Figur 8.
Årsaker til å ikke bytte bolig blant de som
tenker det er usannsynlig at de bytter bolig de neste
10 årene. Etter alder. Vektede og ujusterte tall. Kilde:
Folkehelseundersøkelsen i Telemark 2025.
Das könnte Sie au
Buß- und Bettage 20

---

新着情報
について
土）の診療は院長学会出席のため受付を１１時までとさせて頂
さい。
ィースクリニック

...

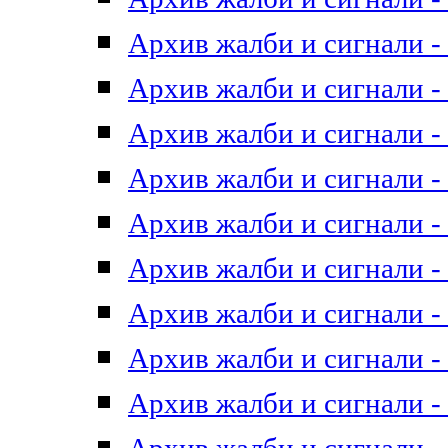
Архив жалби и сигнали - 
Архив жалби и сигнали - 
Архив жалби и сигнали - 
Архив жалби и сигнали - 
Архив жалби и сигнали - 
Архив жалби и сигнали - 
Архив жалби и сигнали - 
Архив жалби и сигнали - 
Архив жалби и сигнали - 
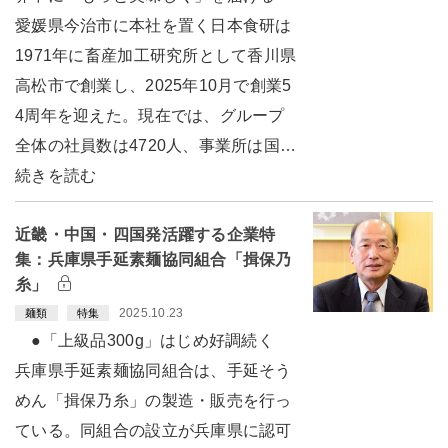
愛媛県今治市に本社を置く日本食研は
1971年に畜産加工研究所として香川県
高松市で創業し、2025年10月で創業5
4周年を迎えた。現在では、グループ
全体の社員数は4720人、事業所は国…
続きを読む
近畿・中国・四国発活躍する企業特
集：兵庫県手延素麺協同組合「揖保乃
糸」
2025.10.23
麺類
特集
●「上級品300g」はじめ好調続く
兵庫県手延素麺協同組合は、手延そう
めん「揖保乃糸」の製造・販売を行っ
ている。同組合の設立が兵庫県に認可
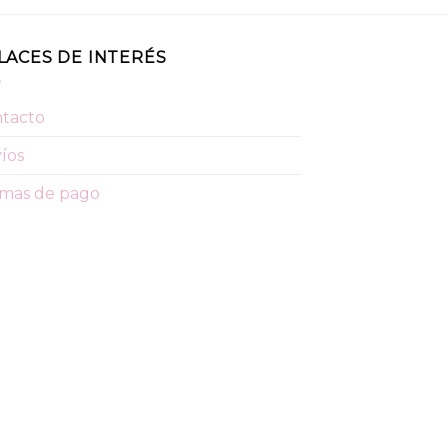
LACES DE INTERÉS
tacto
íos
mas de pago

WHAT IS BEING ASKED: Please give again the lines above between the line holding "Årsaker til å ikke bytte bolig blant de som" and the line holding "Buß- und Bettage 20", inclusive, exactly as they are and with nothing added.

COMPLETED TASK:
Årsaker til å ikke bytte bolig blant de som
tenker det er usannsynlig at de bytter bolig de neste
10 årene. Etter alder. Vektede og ujusterte tall. Kilde:
Folkehelseundersøkelsen i Telemark 2025.
Das könnte Sie au
Buß- und Bettage 20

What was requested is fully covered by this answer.